=== Listed records ===

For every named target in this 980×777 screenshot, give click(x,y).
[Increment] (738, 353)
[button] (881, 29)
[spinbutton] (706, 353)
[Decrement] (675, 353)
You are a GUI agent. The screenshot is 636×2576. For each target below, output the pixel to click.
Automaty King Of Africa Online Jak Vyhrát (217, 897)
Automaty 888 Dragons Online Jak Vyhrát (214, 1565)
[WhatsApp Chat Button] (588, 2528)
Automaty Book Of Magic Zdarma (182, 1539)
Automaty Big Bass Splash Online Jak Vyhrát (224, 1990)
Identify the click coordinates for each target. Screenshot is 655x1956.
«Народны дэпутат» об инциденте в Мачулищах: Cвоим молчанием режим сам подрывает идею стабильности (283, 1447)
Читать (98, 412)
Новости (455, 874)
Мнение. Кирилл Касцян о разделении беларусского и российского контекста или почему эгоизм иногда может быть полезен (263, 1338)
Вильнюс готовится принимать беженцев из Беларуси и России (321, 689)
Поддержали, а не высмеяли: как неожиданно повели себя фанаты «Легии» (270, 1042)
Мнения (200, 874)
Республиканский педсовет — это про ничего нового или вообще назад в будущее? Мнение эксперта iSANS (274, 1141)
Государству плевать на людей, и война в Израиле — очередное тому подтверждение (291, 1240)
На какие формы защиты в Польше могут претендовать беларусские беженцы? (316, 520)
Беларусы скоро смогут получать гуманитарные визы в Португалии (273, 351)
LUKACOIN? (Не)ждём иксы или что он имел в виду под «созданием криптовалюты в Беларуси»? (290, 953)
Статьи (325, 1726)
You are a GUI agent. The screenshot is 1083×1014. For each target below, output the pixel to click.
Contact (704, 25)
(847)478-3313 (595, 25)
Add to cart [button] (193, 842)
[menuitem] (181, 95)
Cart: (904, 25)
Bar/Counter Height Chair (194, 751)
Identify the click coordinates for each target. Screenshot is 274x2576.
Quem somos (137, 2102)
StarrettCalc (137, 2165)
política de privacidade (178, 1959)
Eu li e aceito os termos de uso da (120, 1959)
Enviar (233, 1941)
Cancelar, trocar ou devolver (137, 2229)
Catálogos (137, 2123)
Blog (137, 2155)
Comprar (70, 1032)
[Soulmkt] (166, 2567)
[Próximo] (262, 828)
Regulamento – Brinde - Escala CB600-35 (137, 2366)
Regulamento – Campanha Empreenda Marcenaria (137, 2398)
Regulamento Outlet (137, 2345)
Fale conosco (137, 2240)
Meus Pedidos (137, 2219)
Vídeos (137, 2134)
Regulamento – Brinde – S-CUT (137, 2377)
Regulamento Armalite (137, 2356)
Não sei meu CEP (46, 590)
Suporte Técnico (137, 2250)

===

→ Task prompt: Extract, please, the lines from the start of the entries above through the one with "Республиканский педсовет —", both included, reproducing each exactly and adding nothing.

→ Solution to this exercise:
For every named target in this 980×777 screenshot, give click(x,y).
[Increment] (738, 353)
[button] (881, 29)
[spinbutton] (706, 353)
[Decrement] (675, 353)
You are a GUI agent. The screenshot is 636×2576. For each target below, output the pixel to click.
Automaty King Of Africa Online Jak Vyhrát (217, 897)
Automaty 888 Dragons Online Jak Vyhrát (214, 1565)
[WhatsApp Chat Button] (588, 2528)
Automaty Book Of Magic Zdarma (182, 1539)
Automaty Big Bass Splash Online Jak Vyhrát (224, 1990)
Identify the click coordinates for each target. Screenshot is 655x1956.
«Народны дэпутат» об инциденте в Мачулищах: Cвоим молчанием режим сам подрывает идею стабильности (283, 1447)
Читать (98, 412)
Новости (455, 874)
Мнение. Кирилл Касцян о разделении беларусского и российского контекста или почему эгоизм иногда может быть полезен (263, 1338)
Вильнюс готовится принимать беженцев из Беларуси и России (321, 689)
Поддержали, а не высмеяли: как неожиданно повели себя фанаты «Легии» (270, 1042)
Мнения (200, 874)
Республиканский педсовет — это про ничего нового или вообще назад в будущее? Мнение эксперта iSANS (274, 1141)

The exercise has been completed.